### [PROBLEM DETAILS]
Print the data exactly as written, line for line, and leave its pictures behind.

### [Saved data entries]
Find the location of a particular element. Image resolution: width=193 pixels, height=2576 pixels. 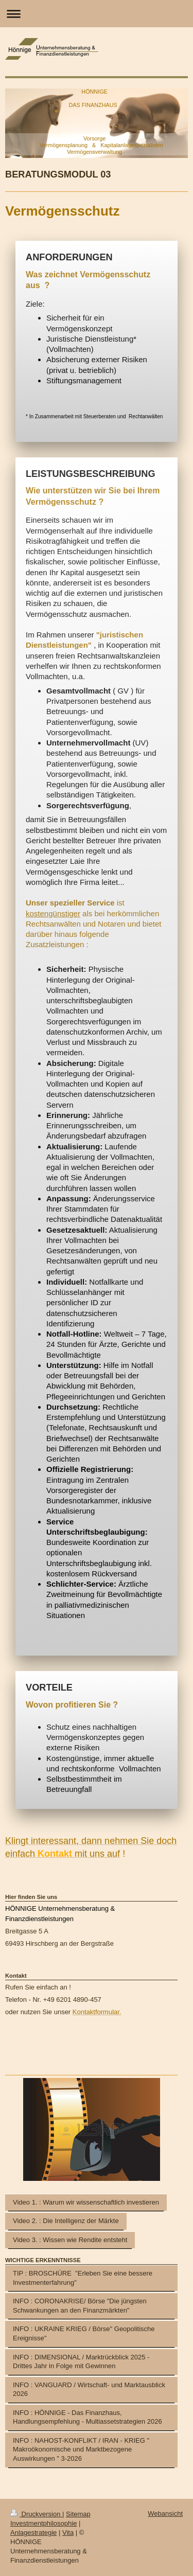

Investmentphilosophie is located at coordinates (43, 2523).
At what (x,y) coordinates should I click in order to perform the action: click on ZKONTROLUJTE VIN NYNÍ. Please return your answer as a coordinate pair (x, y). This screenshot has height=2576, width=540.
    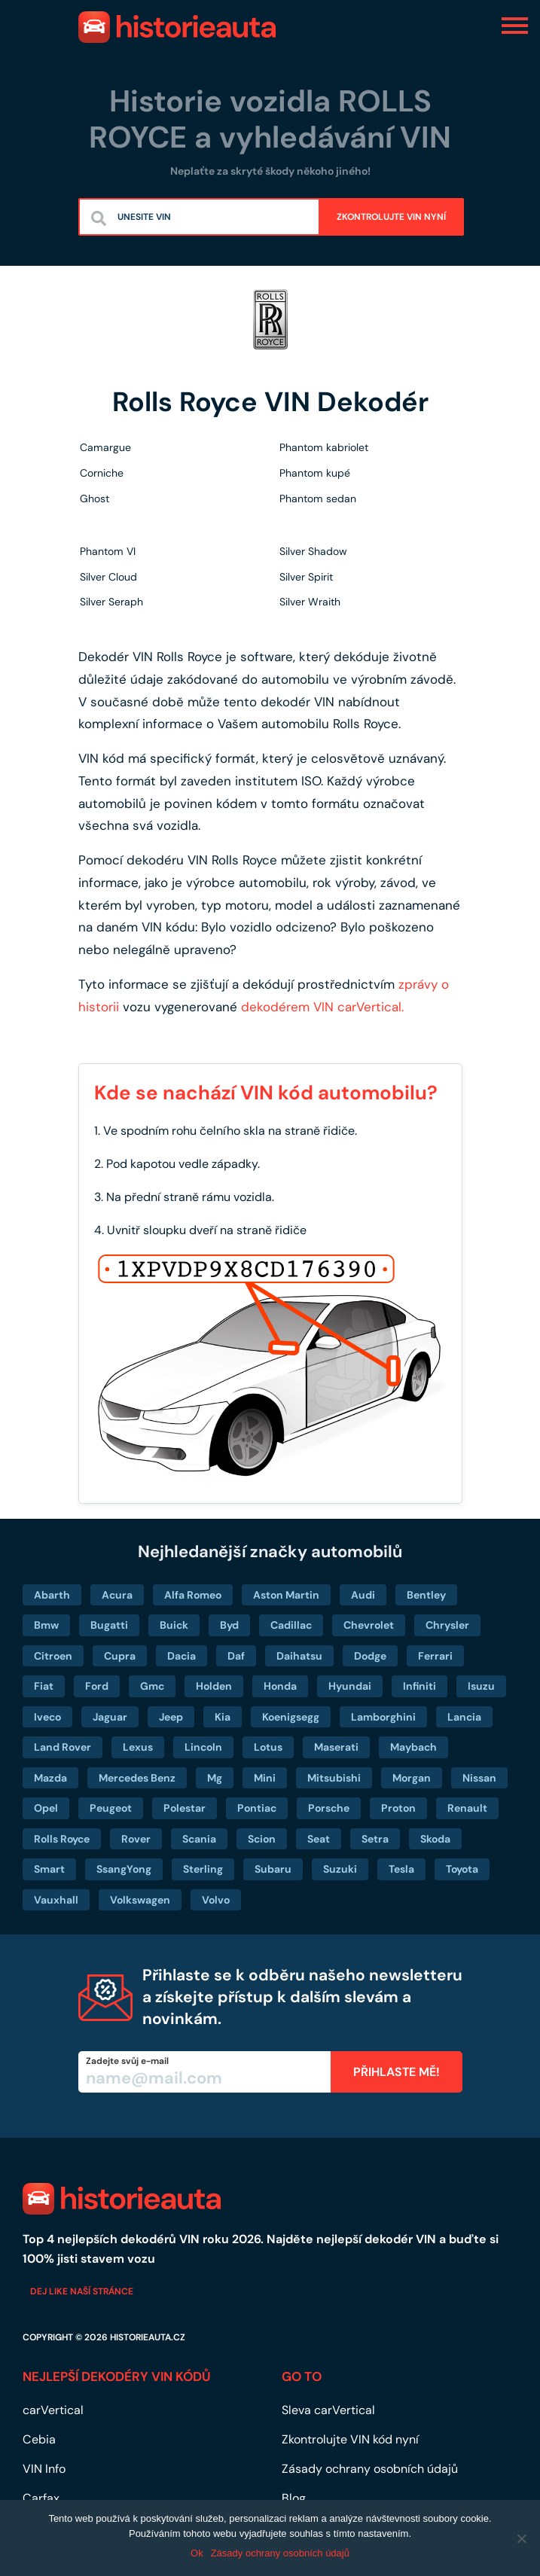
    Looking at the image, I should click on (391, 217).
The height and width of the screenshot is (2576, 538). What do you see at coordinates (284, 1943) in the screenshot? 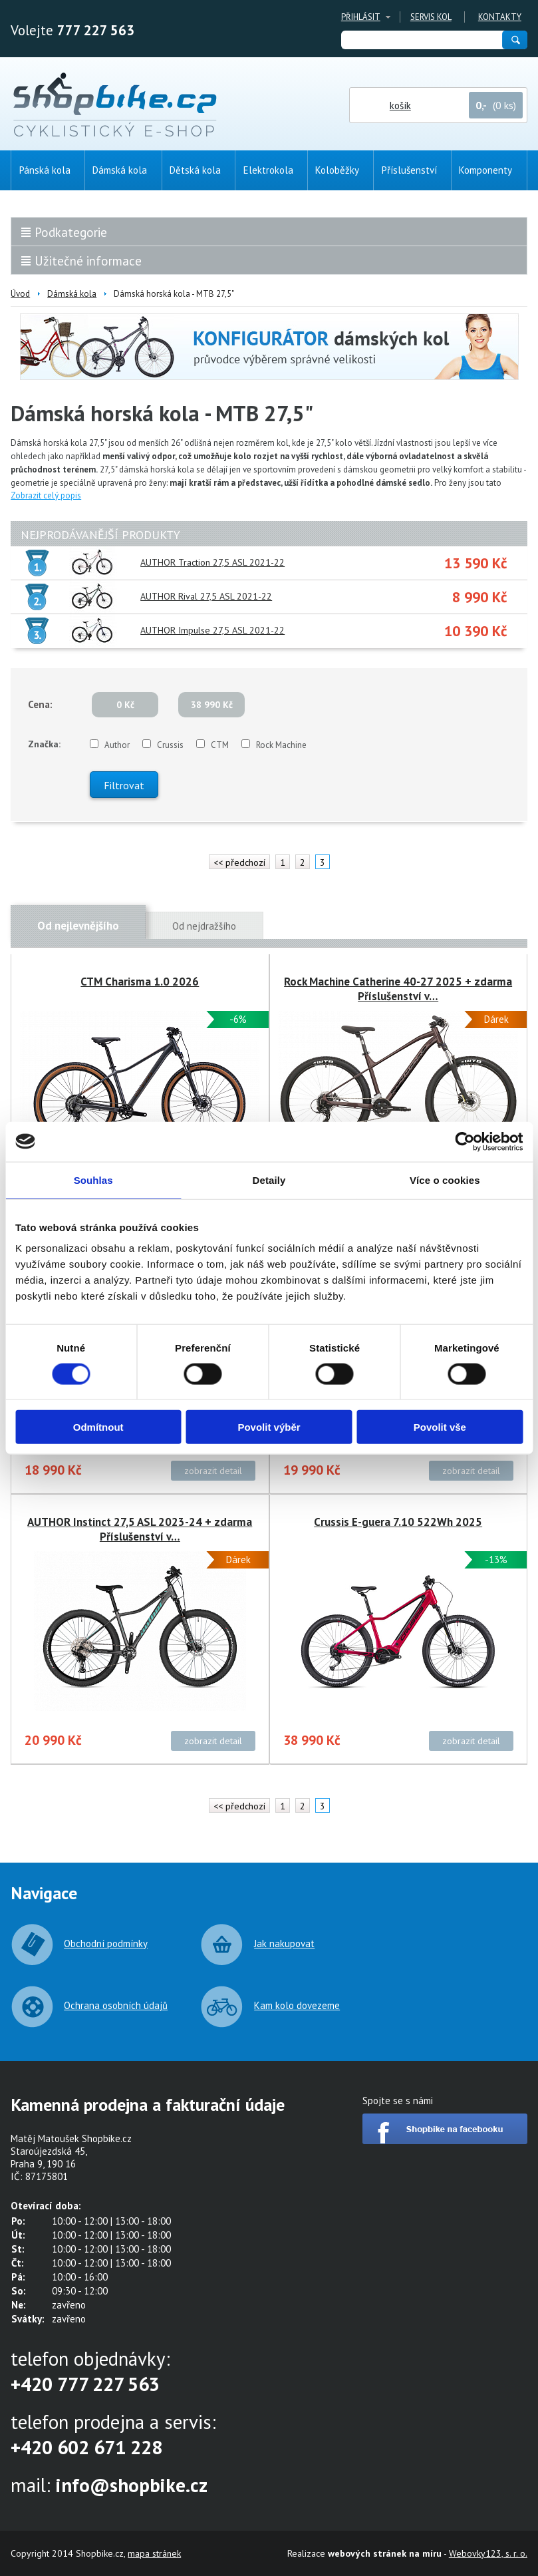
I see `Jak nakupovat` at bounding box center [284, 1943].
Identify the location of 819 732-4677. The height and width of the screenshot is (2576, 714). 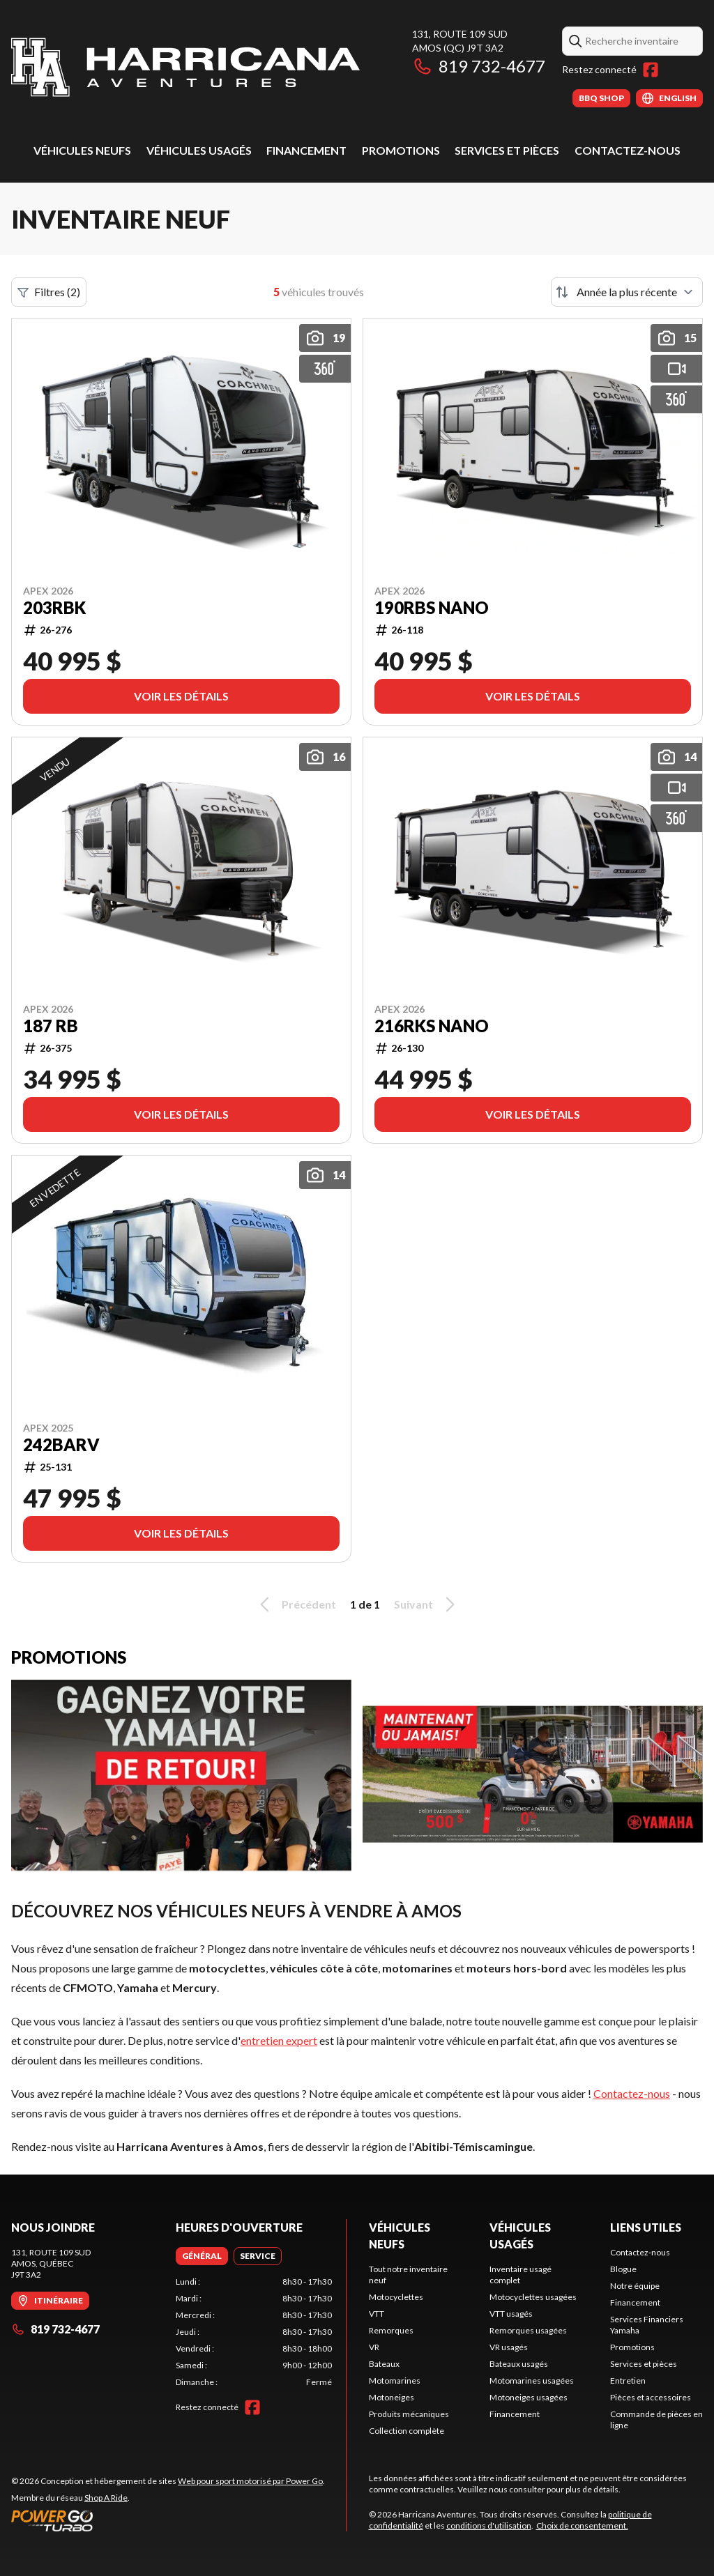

### [RESPONSE BOX]
Find the location of a particular element. Image resolution: width=193 pixels, height=2576 pixels. 

Investmentphilosophie is located at coordinates (43, 2523).
At what (x,y) coordinates should I click in order to perform the action: click on ZKONTROLUJTE VIN NYNÍ. Please return your answer as a coordinate pair (x, y). This screenshot has height=2576, width=540.
    Looking at the image, I should click on (391, 217).
The height and width of the screenshot is (2576, 538). What do you see at coordinates (284, 1943) in the screenshot? 
I see `Jak nakupovat` at bounding box center [284, 1943].
Identify the location of 819 732-4677. The height and width of the screenshot is (2576, 714). 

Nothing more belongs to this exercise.